The car didn't feel weird (yet), I pulled over and popped the hood, and I inspected the TTR motor and transmission mounts. Nothing looked out of place, and I thought that my mind was just messing with me.

I got back in and drove the car, and I started getting aggressive again to test it out. I noticed that the shifting wasn't as tight, and I was hearing a weird noise coming from under the car.

I got out again and got low on the concrete to look under the car, and that's when I noticed that the "narrow" piece of my Cobb RMM was hanging down. Initial inspection tells me that the bolt sheared off (sucks and it's broke off inside the engine mounting point), and now I am going to have to figure out how to get that piece of sheared bolt out.

I'm not blaming Cobb's RMM at this point, and it appears to be a weak bolt. Anyone else have this happen!?
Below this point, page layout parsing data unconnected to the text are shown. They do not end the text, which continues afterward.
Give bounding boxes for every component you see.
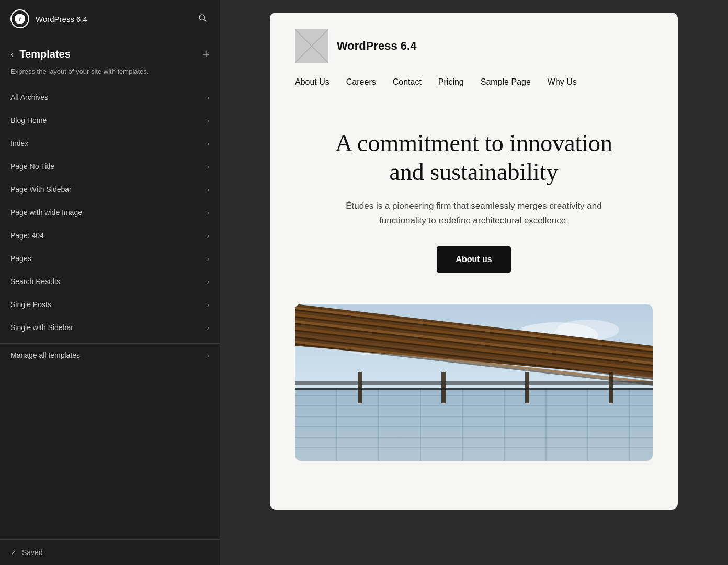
preview-site-name: WordPress 6.4	[337, 39, 416, 53]
sidebar-header: W WordPress 6.4	[0, 0, 220, 38]
preview-hero: A commitment to innovation and sustainab…	[270, 97, 678, 293]
preview-nav: About Us Careers Contact Pricing Sample …	[295, 77, 653, 87]
nav-item-careers[interactable]: Careers	[346, 77, 376, 87]
app-title: WordPress 6.4	[36, 15, 189, 24]
preview-site-header: WordPress 6.4 About Us Careers Contact P…	[270, 13, 678, 97]
template-item-pages[interactable]: Pages ›	[0, 247, 220, 270]
preview-card: WordPress 6.4 About Us Careers Contact P…	[270, 13, 678, 510]
preview-area: WordPress 6.4 About Us Careers Contact P…	[220, 0, 728, 565]
svg-rect-39	[295, 388, 653, 461]
template-label: Blog Home	[10, 116, 47, 125]
templates-panel-header: ‹ Templates +	[0, 38, 220, 64]
chevron-right-icon: ›	[207, 352, 209, 359]
template-item-page-404[interactable]: Page: 404 ›	[0, 224, 220, 247]
chevron-right-icon: ›	[207, 140, 209, 148]
manage-section: Manage all templates ›	[0, 343, 220, 367]
svg-line-3	[204, 19, 206, 21]
hero-cta-button[interactable]: About us	[437, 246, 510, 273]
template-label: Page No Title	[10, 162, 54, 171]
manage-all-templates-button[interactable]: Manage all templates ›	[0, 344, 220, 367]
template-item-blog-home[interactable]: Blog Home ›	[0, 109, 220, 132]
template-item-single-posts[interactable]: Single Posts ›	[0, 293, 220, 316]
preview-image-section	[270, 293, 678, 482]
hero-title: A commitment to innovation and sustainab…	[317, 129, 631, 186]
chevron-right-icon: ›	[207, 209, 209, 217]
template-label: Page: 404	[10, 231, 44, 240]
chevron-right-icon: ›	[207, 324, 209, 332]
wp-logo[interactable]: W	[10, 9, 29, 28]
template-label: Single with Sidebar	[10, 323, 73, 332]
templates-panel: ‹ Templates + Express the layout of your…	[0, 38, 220, 539]
template-item-single-sidebar[interactable]: Single with Sidebar ›	[0, 316, 220, 339]
template-item-index[interactable]: Index ›	[0, 132, 220, 155]
nav-item-contact[interactable]: Contact	[393, 77, 422, 87]
site-logo	[295, 29, 328, 63]
sidebar: W WordPress 6.4 ‹ Templates + Express th…	[0, 0, 220, 565]
nav-item-pricing[interactable]: Pricing	[438, 77, 464, 87]
templates-subtitle: Express the layout of your site with tem…	[0, 64, 220, 86]
template-label: Index	[10, 139, 28, 148]
saved-status-label: Saved	[22, 548, 43, 557]
template-label: Single Posts	[10, 300, 51, 309]
building-image	[295, 304, 653, 461]
template-item-search-results[interactable]: Search Results ›	[0, 270, 220, 293]
back-button[interactable]: ‹	[10, 50, 13, 59]
search-icon[interactable]	[196, 11, 209, 27]
template-label: Search Results	[10, 277, 60, 286]
sidebar-footer: ✓ Saved	[0, 539, 220, 565]
template-item-page-no-title[interactable]: Page No Title ›	[0, 155, 220, 178]
template-list: All Archives › Blog Home › Index › Page …	[0, 86, 220, 339]
hero-subtitle: Études is a pioneering firm that seamles…	[327, 199, 620, 227]
chevron-right-icon: ›	[207, 163, 209, 171]
add-template-button[interactable]: +	[202, 49, 209, 60]
svg-rect-44	[295, 381, 653, 385]
chevron-right-icon: ›	[207, 232, 209, 240]
nav-item-about-us[interactable]: About Us	[295, 77, 329, 87]
saved-check-icon: ✓	[10, 548, 17, 557]
template-label: Page With Sidebar	[10, 185, 72, 194]
nav-item-sample-page[interactable]: Sample Page	[481, 77, 531, 87]
svg-text:W: W	[17, 16, 23, 22]
chevron-right-icon: ›	[207, 94, 209, 101]
svg-point-2	[199, 15, 205, 20]
templates-title: Templates	[19, 48, 196, 60]
nav-item-why-us[interactable]: Why Us	[548, 77, 577, 87]
manage-label: Manage all templates	[10, 351, 80, 359]
template-item-page-wide-image[interactable]: Page with wide Image ›	[0, 201, 220, 224]
template-label: Pages	[10, 254, 31, 263]
chevron-right-icon: ›	[207, 301, 209, 309]
template-label: All Archives	[10, 93, 48, 101]
chevron-right-icon: ›	[207, 186, 209, 194]
chevron-right-icon: ›	[207, 278, 209, 286]
chevron-right-icon: ›	[207, 255, 209, 263]
template-item-page-with-sidebar[interactable]: Page With Sidebar ›	[0, 178, 220, 201]
template-label: Page with wide Image	[10, 208, 82, 217]
template-item-all-archives[interactable]: All Archives ›	[0, 86, 220, 109]
preview-logo-row: WordPress 6.4	[295, 29, 653, 63]
chevron-right-icon: ›	[207, 117, 209, 125]
svg-rect-45	[295, 388, 653, 390]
It seems Blue Bomber's FiST blew his engine from a series of events that stemmed from a snapped RMM bolt (oil cooler lines got yanked and oil starvation killed it). At the time it is believed he was using Mountune's RMM so now we have 2 people who suffered RMM fails from weak bolt studs. Maybe slightly-stiffer-than-stock RMMs transmit too much stress to the bolts?
 


Rhinopolis

Active member
Member ID
#2745
Messages
665
Likes
180
#96
It seems Blue Bomber's FiST blew his engine from a series of events that stemmed from a snapped RMM bolt (oil cooler lines got yanked and oil starvation killed it). At the time it is believed he was using Mountune's RMM so now we have 2 people who suffered RMM fails from weak bolt studs. Maybe slightly-stiffer-than-stock RMMs transmit too much stress to the bolts?
I agree and I ordered the CP-E RMM since it comes with the mounting bracket that was lost when my bolts sheared while using the Cobb. I am going to keep a close eye on things which will be easy be cause I don't daily the FiST and when not in use its in my garage on race ramps.